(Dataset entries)

+ + + +

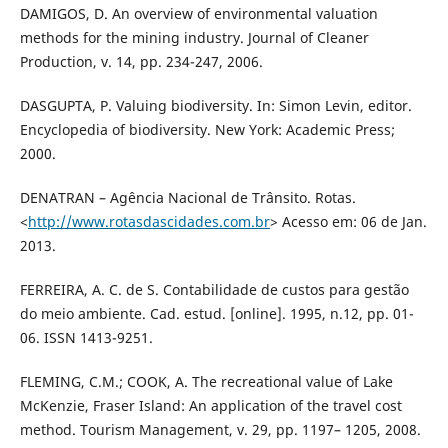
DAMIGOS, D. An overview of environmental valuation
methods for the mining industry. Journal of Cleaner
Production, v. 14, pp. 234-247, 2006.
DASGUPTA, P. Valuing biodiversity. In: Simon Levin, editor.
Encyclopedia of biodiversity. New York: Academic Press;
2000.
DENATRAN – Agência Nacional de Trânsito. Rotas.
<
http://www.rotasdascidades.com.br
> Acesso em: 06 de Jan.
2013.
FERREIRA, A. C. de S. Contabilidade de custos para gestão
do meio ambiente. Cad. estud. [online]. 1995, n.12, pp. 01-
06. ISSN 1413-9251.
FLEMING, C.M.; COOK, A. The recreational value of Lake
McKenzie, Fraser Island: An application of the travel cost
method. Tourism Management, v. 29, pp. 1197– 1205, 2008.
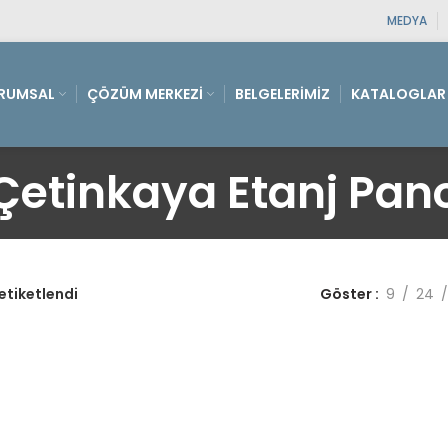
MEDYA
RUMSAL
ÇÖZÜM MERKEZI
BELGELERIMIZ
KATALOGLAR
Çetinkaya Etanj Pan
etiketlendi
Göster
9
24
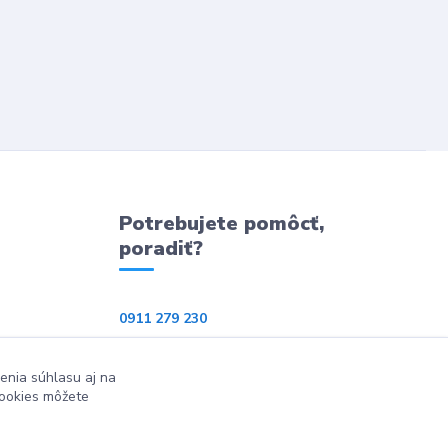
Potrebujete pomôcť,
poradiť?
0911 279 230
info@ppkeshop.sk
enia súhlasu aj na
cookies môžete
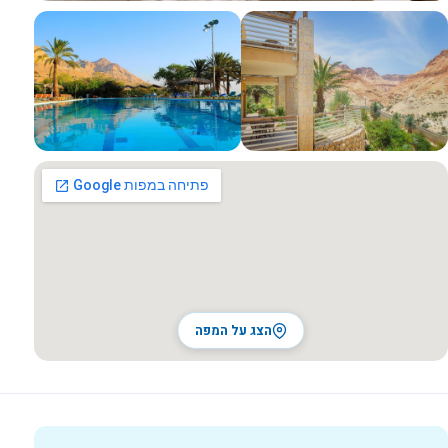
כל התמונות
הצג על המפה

+ + + +

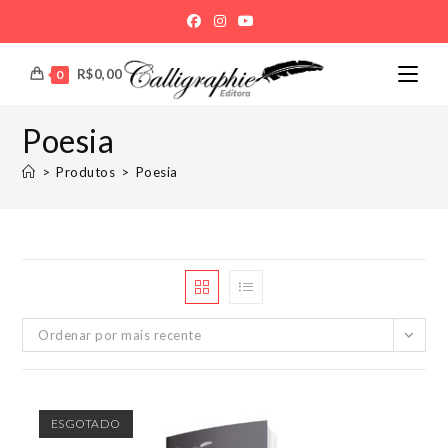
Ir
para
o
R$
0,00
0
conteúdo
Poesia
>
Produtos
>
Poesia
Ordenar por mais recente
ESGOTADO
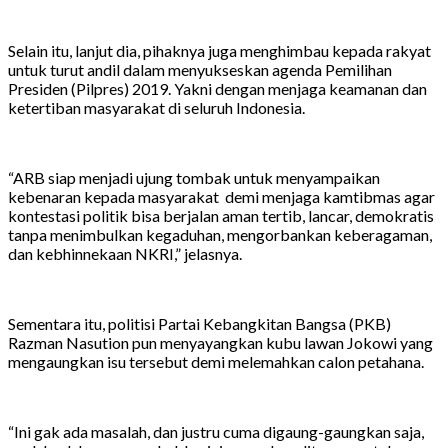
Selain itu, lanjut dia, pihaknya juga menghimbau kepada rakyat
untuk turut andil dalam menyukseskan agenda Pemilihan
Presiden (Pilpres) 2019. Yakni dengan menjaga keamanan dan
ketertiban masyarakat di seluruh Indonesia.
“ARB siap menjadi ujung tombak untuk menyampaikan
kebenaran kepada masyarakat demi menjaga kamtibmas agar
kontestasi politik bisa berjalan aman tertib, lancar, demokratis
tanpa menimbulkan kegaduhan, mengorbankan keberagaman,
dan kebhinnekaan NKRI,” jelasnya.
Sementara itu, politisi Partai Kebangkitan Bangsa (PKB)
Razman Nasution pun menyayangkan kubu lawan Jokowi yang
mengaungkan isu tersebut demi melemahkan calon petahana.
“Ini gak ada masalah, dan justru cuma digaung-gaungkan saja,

+ + + +

Count up every line above that has the word "masyarakat" in it; answer with the number alone.

2